--- START ---

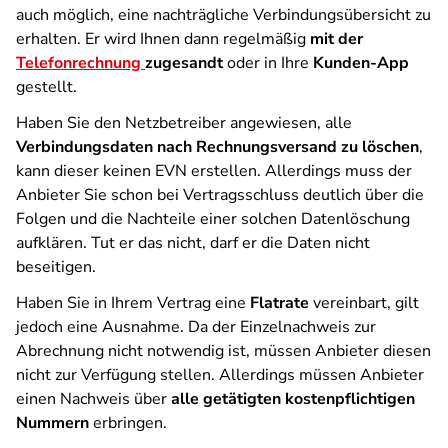
auch möglich, eine nachträgliche Verbindungsübersicht zu
erhalten. Er wird Ihnen dann regelmäßig
mit der
Telefonrechnung
zugesandt
oder in Ihre
Kunden-App
gestellt.
Haben Sie den Netzbetreiber angewiesen, alle
Verbindungsdaten nach Rechnungsversand zu löschen
,
kann dieser keinen EVN erstellen. Allerdings muss der
Anbieter Sie schon bei Vertragsschluss deutlich über die
Folgen und die Nachteile einer solchen Datenlöschung
aufklären. Tut er das nicht, darf er die Daten nicht
beseitigen.
Haben Sie in Ihrem Vertrag eine
Flatrate
vereinbart, gilt
jedoch eine Ausnahme. Da der Einzelnachweis zur
Abrechnung nicht notwendig ist, müssen Anbieter diesen
nicht zur Verfügung stellen. Allerdings müssen Anbieter
einen Nachweis über
alle getätigten kostenpflichtigen
Nummern
erbringen.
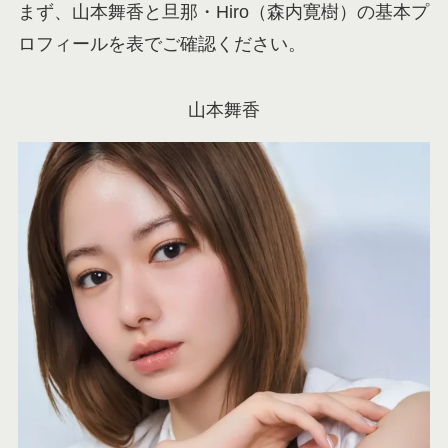
まず、山本舞香と旦那・Hiro（森内寛樹）の基本プ
ロフィールを表でご確認ください。
山本舞香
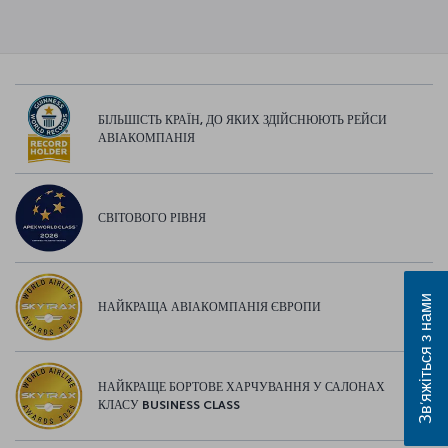
БІЛЬШІСТЬ КРАЇН, ДО ЯКИХ ЗДІЙСНЮЮТЬ РЕЙСИ
АВІАКОМПАНІЯ
СВІТОВОГО РІВНЯ
Зв’яжіться з нами
НАЙКРАЩА АВІАКОМПАНІЯ ЄВРОПИ
НАЙКРАЩЕ БОРТОВЕ ХАРЧУВАННЯ У САЛОНАХ
КЛАСУ BUSINESS CLASS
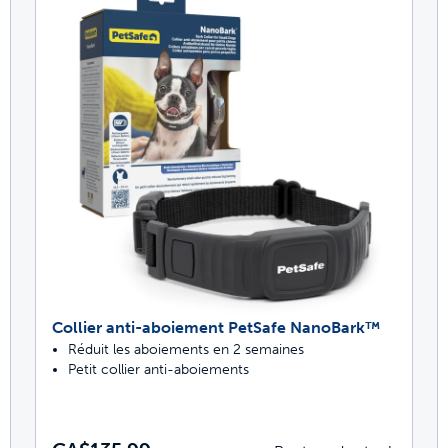
Collier anti-aboiement PetSafe NanoBark™
Réduit les aboiements en 2 semaines
Petit collier anti-aboiements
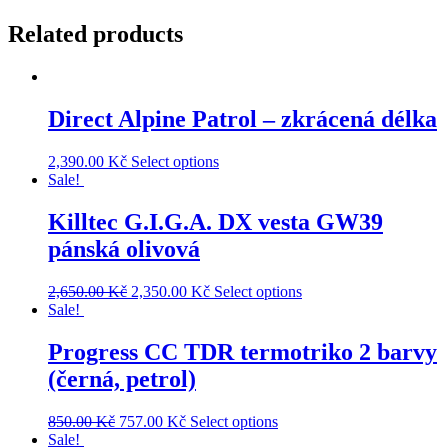
Related products
Direct Alpine Patrol – zkrácená délka
2,390.00
Kč
Select options
Sale!
Killtec G.I.G.A. DX vesta GW39
pánská olivová
2,650.00
Kč
2,350.00
Kč
Select options
Sale!
Progress CC TDR termotriko 2 barvy
(černá, petrol)
850.00
Kč
757.00
Kč
Select options
Sale!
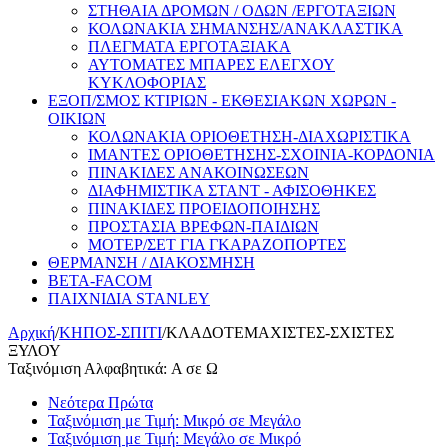
ΣΤΗΘΑΙΑ ΔΡΟΜΩΝ / ΟΔΩΝ /ΕΡΓΟΤΑΞΙΩΝ
ΚΟΛΩΝΑΚΙΑ ΣΗΜΑΝΣΗΣ/ΑΝΑΚΛΑΣΤΙΚΑ
ΠΛΕΓΜΑΤΑ ΕΡΓΟΤΑΞΙΑΚΑ
ΑΥΤΟΜΑΤΕΣ ΜΠΑΡΕΣ ΕΛΕΓΧΟΥ
ΚΥΚΛΟΦΟΡΙΑΣ
ΕΞΟΠ/ΣΜΟΣ ΚΤΙΡΙΩΝ - ΕΚΘΕΣΙΑΚΩΝ ΧΩΡΩΝ -
ΟΙΚΙΩΝ
ΚΟΛΩΝΑΚΙΑ ΟΡΙΟΘΕΤΗΣΗ-ΔΙΑΧΩΡΙΣΤΙΚΑ
ΙΜΑΝΤΕΣ ΟΡΙΟΘΕΤΗΣΗΣ-ΣΧΟΙΝΙΑ-ΚΟΡΔΟΝΙΑ
ΠΙΝΑΚΙΔΕΣ ΑΝΑΚΟΙΝΩΣΕΩΝ
ΔΙΑΦΗΜΙΣΤΙΚΑ ΣΤΑΝΤ - ΑΦΙΣΟΘΗΚΕΣ
ΠΙΝΑΚΙΔΕΣ ΠΡΟΕΙΔΟΠΟΙΗΣΗΣ
ΠΡΟΣΤΑΣΙΑ ΒΡΕΦΩΝ-ΠΑΙΔΙΩΝ
ΜΟΤΕΡ/ΣΕΤ ΓΙΑ ΓΚΑΡΑΖΟΠΟΡΤΕΣ
ΘΕΡΜΑΝΣΗ / ΔΙΑΚΟΣΜΗΣΗ
BETA-FACOM
ΠΑΙΧΝΙΔΙΑ STANLEY
Αρχική
/
ΚΗΠΟΣ-ΣΠΙΤΙ
/
ΚΛΑΔΟΤΕΜΑΧΙΣΤΕΣ-ΣΧΙΣΤΕΣ
ΞΥΛΟΥ
Ταξινόμιση Αλφαβητικά: A σε Ω
Νεότερα Πρώτα
Ταξινόμιση με Τιμή: Μικρό σε Μεγάλο
Ταξινόμιση με Τιμή: Μεγάλο σε Μικρό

--- END ---

__Work to be completed__
Using the material above, find each line that holds "ΚΟΛΩΝΑΚΙΑ" and copy that line.

__Exercise response__
ΚΟΛΩΝΑΚΙΑ ΣΗΜΑΝΣΗΣ/ΑΝΑΚΛΑΣΤΙΚΑ
ΚΟΛΩΝΑΚΙΑ ΟΡΙΟΘΕΤΗΣΗ-ΔΙΑΧΩΡΙΣΤΙΚΑ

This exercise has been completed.